Working data
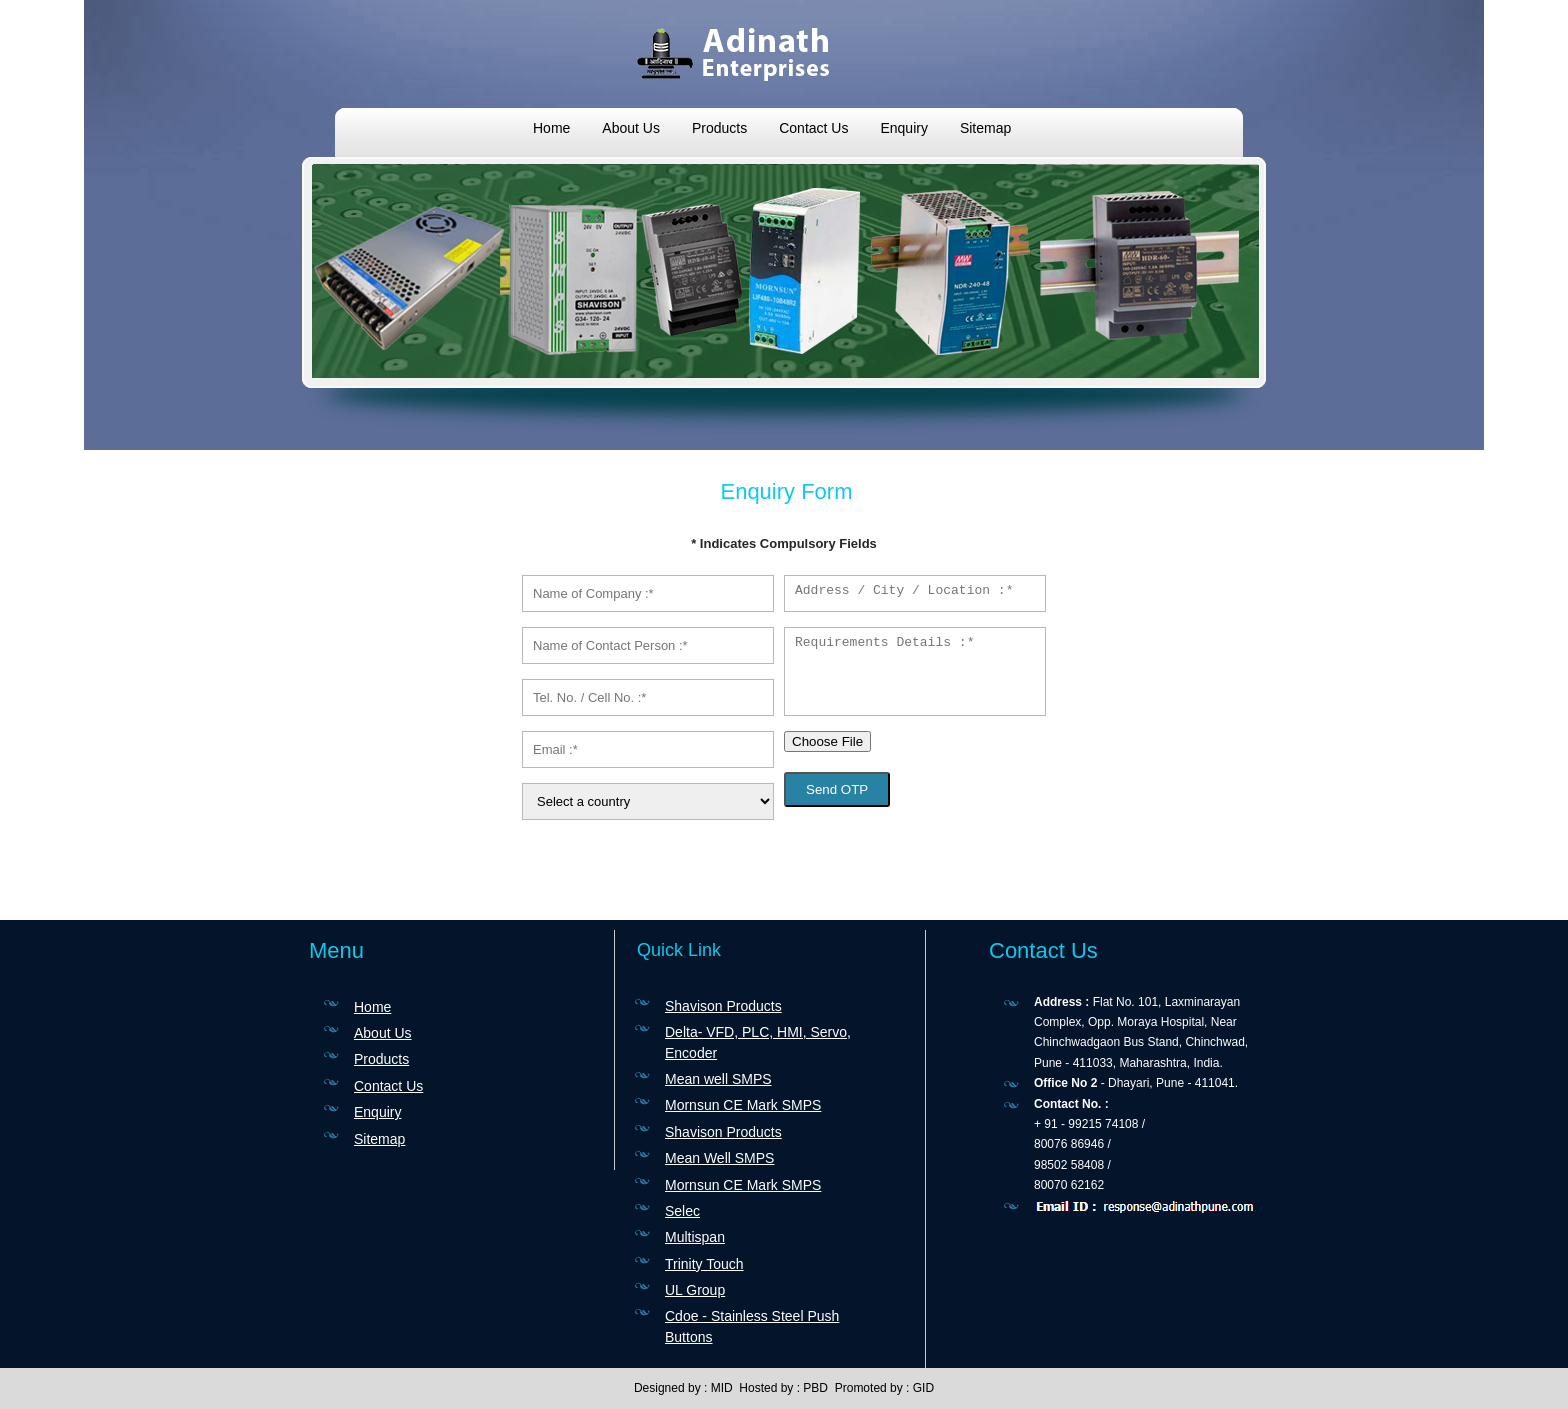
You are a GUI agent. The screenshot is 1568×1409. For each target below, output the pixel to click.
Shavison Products (723, 1006)
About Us (631, 128)
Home (551, 128)
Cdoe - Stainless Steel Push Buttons (752, 1326)
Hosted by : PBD (783, 1388)
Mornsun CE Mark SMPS (743, 1105)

Instructions for the task
Please print all the entries exactly as written, but drop the pictures.

Answer section
You are a GUI agent. The screenshot is 1568×1409. For each target below, output the pixel to click.
Shavison Products (723, 1006)
About Us (631, 128)
Home (551, 128)
Cdoe - Stainless Steel Push Buttons (752, 1326)
Hosted by : PBD (783, 1388)
Mornsun CE Mark SMPS (743, 1105)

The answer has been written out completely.